1. A novel coronavirus genome feature similarity measurement method is characterized by comprising the following steps:

2. The method for measuring similarity of genome features of coronavirus as claimed in claim 1, wherein the step 5 of obtaining the virus clustering center comprises:

Step 5.2, according to the characteristics x of the common virus genome of the novel coronavirus_jAnd a novel coronavirus characteristic membership matrix u_ijObtaining a new coronavirus characteristic clustering center v_i；

Step 5.3, clustering the center v according to the characteristics of the novel coronavirus_iUpdating the membership matrix ui for the characteristics of the novel coronavirus_j；

Step 5.4, according to the updated membership degree matrix u of the novel coronavirus characteristics_ijHe XinCharacteristic clustering center v of type coronavirus_iObtaining an objective function value, judging the size of the objective function value and a preset value, and if the objective function value is smaller than the preset value, outputting a novel coronavirus characteristic clustering center v_iIf the objective function value is larger than or equal to the preset value, returning to the step 5.2 to obtain the novel coronavirus characteristic clustering center v again_i。

3. The method of claim 2, wherein the step 5.1 is to initialize the membership matrix u of the genome characteristics of the new coronavirus_ijThe specific calculation formula of (A) is as follows:

4. The method of claim 3, wherein the step 5.2 of obtaining the clustering center v of the characteristic features of the novel coronavirus_iThe specific calculation formula of (A) is as follows:

wherein m is a real number greater than 1,

5. The method of claim 4, wherein the step of determining the similarity of the genome features of the coronavirus is performed by5.3 updating membership matrix u for the novel coronavirus characteristics_ijThe specific calculation formula of (A) is as follows:

wherein v is_kRepresenting the k-th cluster center.

6. The method of claim 5, wherein the step 5.4 is performed according to the updated membership matrix u of the genome features of the novel coronavirus_ijAnd a novel coronavirus feature clustering center v_iThe specific calculation formula for obtaining the objective function value is as follows:

wherein Q is the objective function value.

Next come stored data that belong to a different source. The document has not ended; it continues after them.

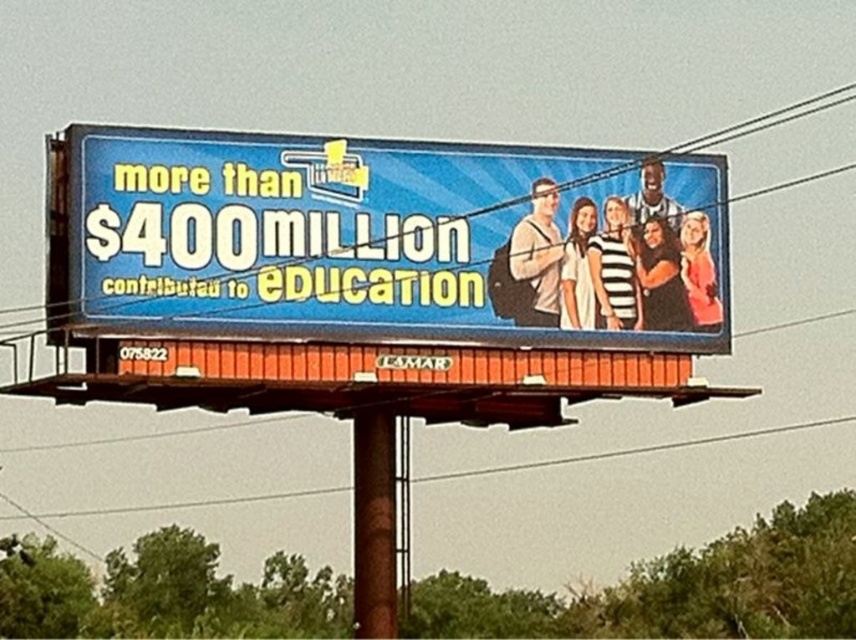 You are a painter standing on a ladder trying to paint the blue plastic billboard at upper center and the brown wood pole at center. Which object will require you to climb higher on the ladder?

The brown wood pole at center requires climbing higher because the blue plastic billboard at upper center is not as tall as the brown wood pole at center.

You are a pedestrian walking along the roadside and notice the blue plastic billboard at upper center and the brown wood pole at center. Which object is located higher up in the image?

The blue plastic billboard at upper center is positioned over the brown wood pole at center, meaning it is higher up in the image. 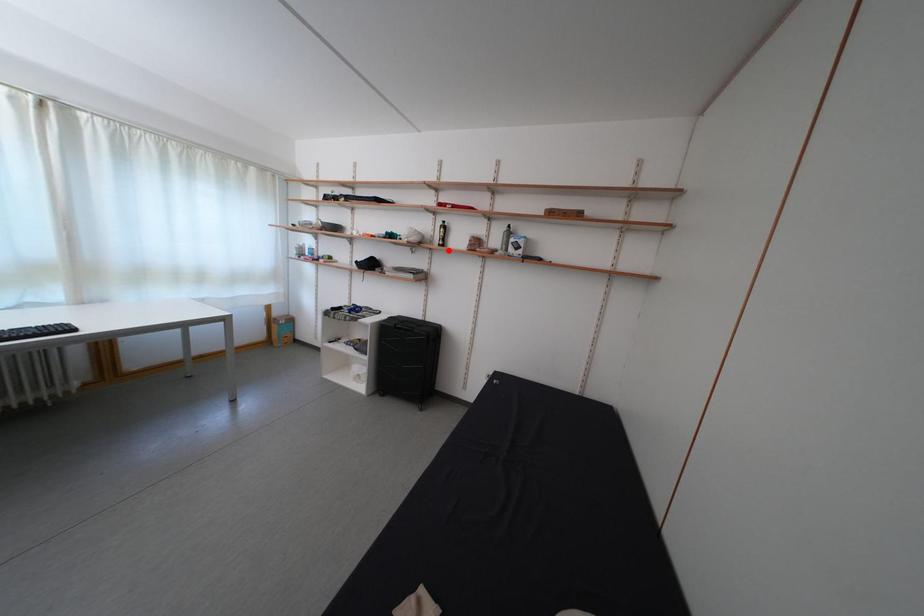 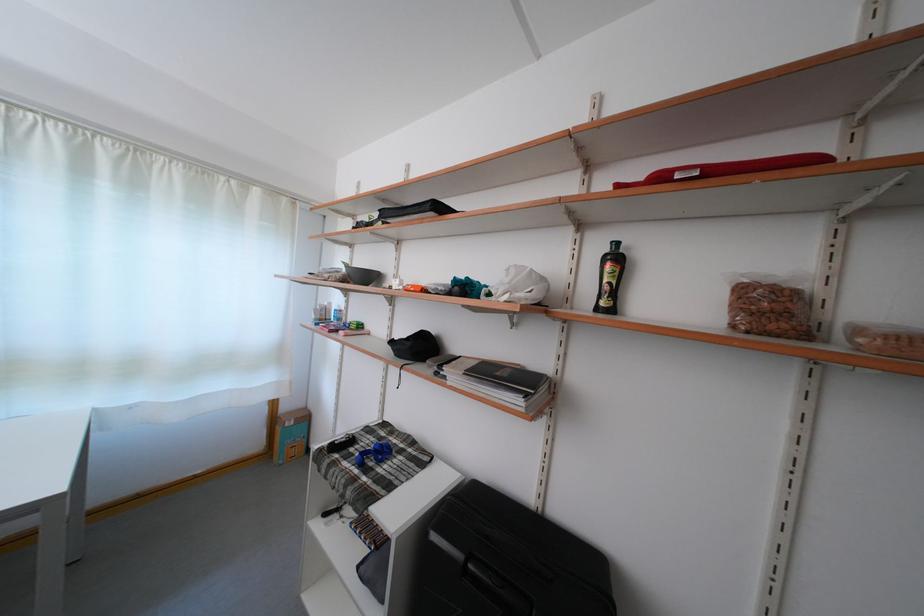 Question: I am providing you with two images of the same scene from different viewpoints. Image1 has a red point marked. In image2, the corresponding 3D location appears at what relative position? Reply with the corresponding letter.

Choices:
 (A) Closer
 (B) Farther

Answer: (B) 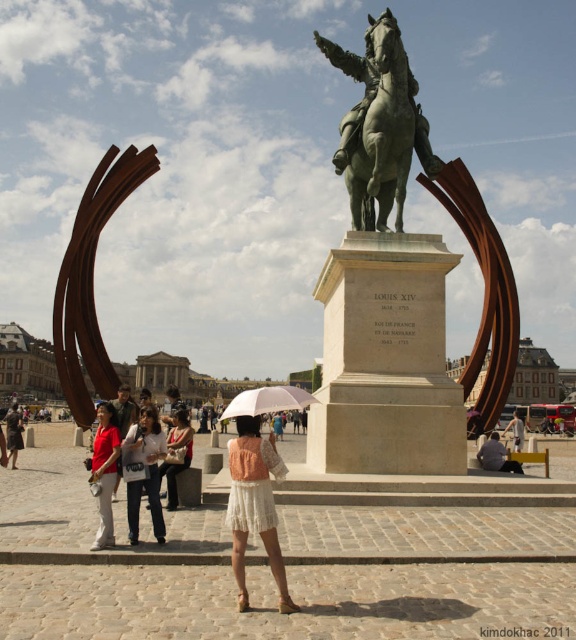 This screenshot has height=640, width=576. What do you see at coordinates (144, 472) in the screenshot?
I see `white cotton shirt at center` at bounding box center [144, 472].

The image size is (576, 640). I want to click on white cotton shirt at center, so click(144, 472).

Is bronze statue of horse at center positioned in front of white lace dress at center?

No, it is behind white lace dress at center.

Is point (369, 104) closer to camera compared to point (248, 508)?

That is False.

This screenshot has height=640, width=576. In order to click on bronze statue of horse at center in this screenshot , I will do `click(382, 131)`.

Is green polished bronze statue at center bigger than white matte umbrella at center?

Incorrect, green polished bronze statue at center is not larger than white matte umbrella at center.

Does green polished bronze statue at center have a greater height compared to white matte umbrella at center?

In fact, green polished bronze statue at center may be shorter than white matte umbrella at center.

The width and height of the screenshot is (576, 640). Identify the location of green polished bronze statue at center. (403, 301). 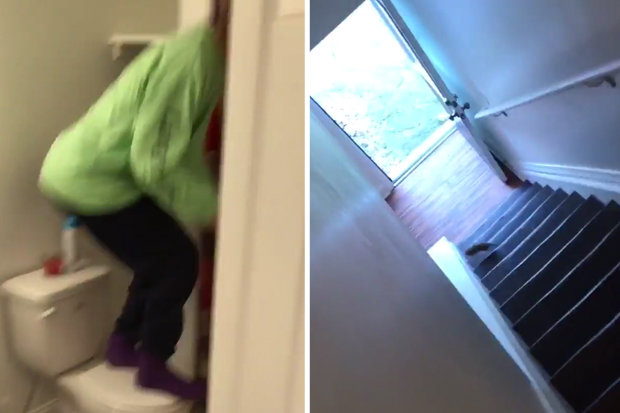 In order to click on wall in this screenshot , I will do `click(56, 71)`.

7. The method for measuring similarity of genome features of a novel coronavirus according to claim 6, wherein the Euclidean distance between the normalized numerical features of other coronaviruses and the clustering center of the novel coronavirus is calculated in step 6 by using the following specific formula:

wherein, Distance is Euclidean Distance between the virus clustering center and the novel coronavirus clustering center, x_j' is a normalized numerical characterization of other animals infected with coronavirus.